分数分配给了在代入前将方程变形为 V = nRT/p 的步骤。计算出以 m³ 为单位的 V 后,还需要根据题目要求将其转换为 cm³ 或 dm³ 以拿到单位分数。一个常见错误是误用了 R 的值(如 0.0821)却没有相应调整单位。评分标准要求答案保留三位有效数字并带有正确的单位。
5. Equilibrium Constant Kc Determination | 平衡常数Kc的确定
A question provided initial and equilibrium amounts of reactants and products in a homogeneous equilibrium, and asked for Kc. The mark scheme emphasised the need to calculate equilibrium concentrations by dividing the equilibrium moles by the volume of the container. For the reaction aA + bB ⇌ cC + dD, the expression Kc = [C]ᶜ[D]ᵈ / [A]ᵃ[B]ᵇ was expected. All concentrations were in mol dm⁻³.
有一道题给出了均相平衡中反应物和产物的初始量和平衡量,要求计算 Kc。评分标准强调,必须用平衡时的摩尔数除以容器体积来求得平衡浓度。对于反应 aA + bB ⇌ cC + dD,期望写出的表达式是 Kc = [C]ᶜ[D]ᵈ / [A]ᵃ[B]ᵇ,所有浓度单位均为 mol dm⁻³。
For example, in an equilibrium established from 1.0 mol of A and 2.0 mol of B in a 2.0 dm³ vessel, if at equilibrium there were 0.4 mol of C, the ICE table (Initial, Change, Equilibrium) method was highly rewarded. Marks were given for correctly calculating the equilibrium moles of all species and their concentrations. The final Kc value was required without units because the powers cancelled. Answers were expected to three significant figures.

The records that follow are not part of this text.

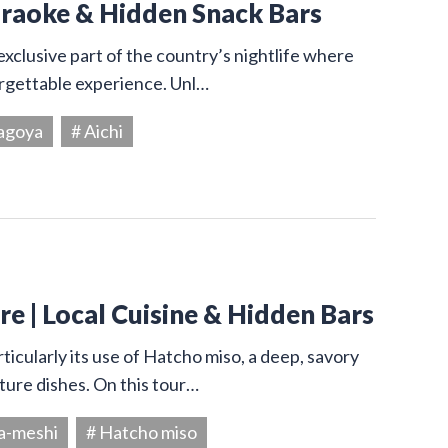
araoke & Hidden Snack Bars
exclusive part of the country’s nightlife where
orgettable experience. Unl…
agoya
# Aichi
e | Local Cuisine & Hidden Bars
ticularly its use of Hatcho miso, a deep, savory
ture dishes. On this tour…
a-meshi
# Hatcho miso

例如,在 2.0 dm³ 容器中由 1.0 mol A 和 2.0 mol B 建立的平衡里,如果平衡时有 0.4 mol C,使用 ICE 表(初始、变化、平衡)的方法会得到很高评价。正确计算所有物种的平衡摩尔数及其浓度是得分点。最终 Kc 值不需要单位,因为幂次抵消了。答案要求保留三位有效数字。

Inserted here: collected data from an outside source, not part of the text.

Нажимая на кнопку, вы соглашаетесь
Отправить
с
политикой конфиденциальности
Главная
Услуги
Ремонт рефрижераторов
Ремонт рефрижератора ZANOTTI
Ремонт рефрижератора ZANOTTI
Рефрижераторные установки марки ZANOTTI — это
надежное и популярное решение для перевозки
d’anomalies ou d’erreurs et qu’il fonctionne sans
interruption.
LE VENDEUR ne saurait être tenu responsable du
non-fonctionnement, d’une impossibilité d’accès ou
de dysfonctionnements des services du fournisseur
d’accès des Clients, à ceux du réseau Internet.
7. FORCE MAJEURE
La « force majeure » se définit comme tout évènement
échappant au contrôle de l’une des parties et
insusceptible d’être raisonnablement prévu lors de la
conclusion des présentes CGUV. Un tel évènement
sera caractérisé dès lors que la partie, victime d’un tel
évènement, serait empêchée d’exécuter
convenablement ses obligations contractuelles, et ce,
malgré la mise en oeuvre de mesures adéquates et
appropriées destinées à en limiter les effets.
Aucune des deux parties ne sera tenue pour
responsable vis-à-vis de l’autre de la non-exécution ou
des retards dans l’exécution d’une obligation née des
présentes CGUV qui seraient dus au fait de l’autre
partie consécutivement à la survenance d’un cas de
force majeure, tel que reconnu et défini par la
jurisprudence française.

6. Rate of Reaction and Orders | 反应速率与反应级数
The rate question usually provided experimental data showing how initial rate changed with reactant concentrations. The mark scheme required the determination of the order with respect to each reactant by comparing experiments where only one concentration changed. For two experiments, if doubling [A] doubles the rate, the order is 1; if it quadruples the rate, the order is 2. Marks were deducted if candidates attempted to deduce orders by inspection without showing the ratio calculations clearly.
速率题通常提供实验数据,显示初始速率如何随反应物浓度变化。评分标准要求通过比较只有一个浓度发生变化的实验,来确定相对于每种反应物的反应级数。对于两组实验,若 [A] 加倍时速率也加倍,则级数为 1;若速率增至四倍,则级数为 2。如果考生仅凭观察推测级数而没有清晰地展示比率计算过程,就会被扣分。

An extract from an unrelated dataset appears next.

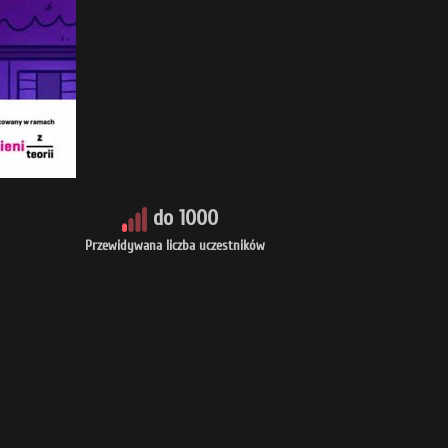
do 1000
Przewidywana liczba uczestników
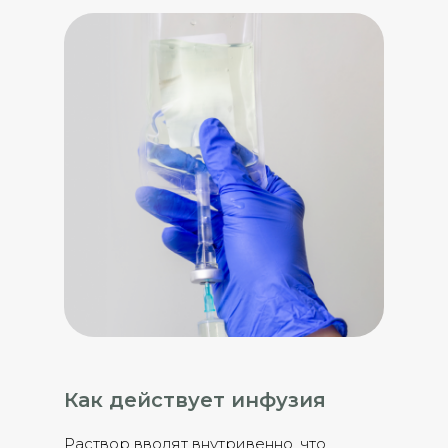
Как действует инфузия
Раствор вводят внутривенно, что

The rate equation, e.g., rate = k[A]²[B], and the calculation of the rate constant k followed. Marks were given for substituting any one set of data, including units, and for stating the units of k correctly. For a third-order overall reaction, the unit of k would be dm⁶ mol⁻² s⁻¹, a detail many candidates overlooked. The mark scheme explicitly awarded the final unit mark separately.
下一步是写出速率方程,例如 rate = k[A]²[B],并计算速率常数 k。代入任何一组数据(包括单位)以及正确写出 k 的单位都能得分。对于总级数为三的反应,k 的单位是 dm⁶ mol⁻² s⁻¹,很多考生忽略了这个细节。评分标准专门为单位单独设了一分。
7. Percentage Yield and Atom Economy | 百分比产率与原子经济性
Calculating percentage yield and atom economy featured frequently in the Jan 2021 paper. The mark scheme awarded separate marks for calculating the theoretical yield from stoichiometry, and then the percentage yield = (actual mass/theoretical mass) × 100. Atom economy was calculated using the formula: (molar mass of desired product / sum of molar masses of all products) × 100. Marks were lost if the equation was not balanced before the calculation or if water was omitted from the sum of products in atom economy.
百分比产率和原子经济性的计算在2021年1月的试卷中频繁出现。评分标准将分数分别给予根据化学计量学计算理论产量,以及计算百分比产率 = (实际质量/理论质量) × 100。原子经济性的计算公式为:(目标产物的摩尔质量 / 所有产物的总摩尔质量) × 100。如果计算前未配平方程式,或在原子经济性计算中遗漏了水这样的产物,就会丢分。
For a reaction producing a desired ester, the theoretical yield was found by first determining the limiting reactant from the given masses. The mark scheme required showing which reactant was limiting and why. This step is crucial because many students incorrectly assumed the reactant with the smaller mass was limiting without performing the mole comparison.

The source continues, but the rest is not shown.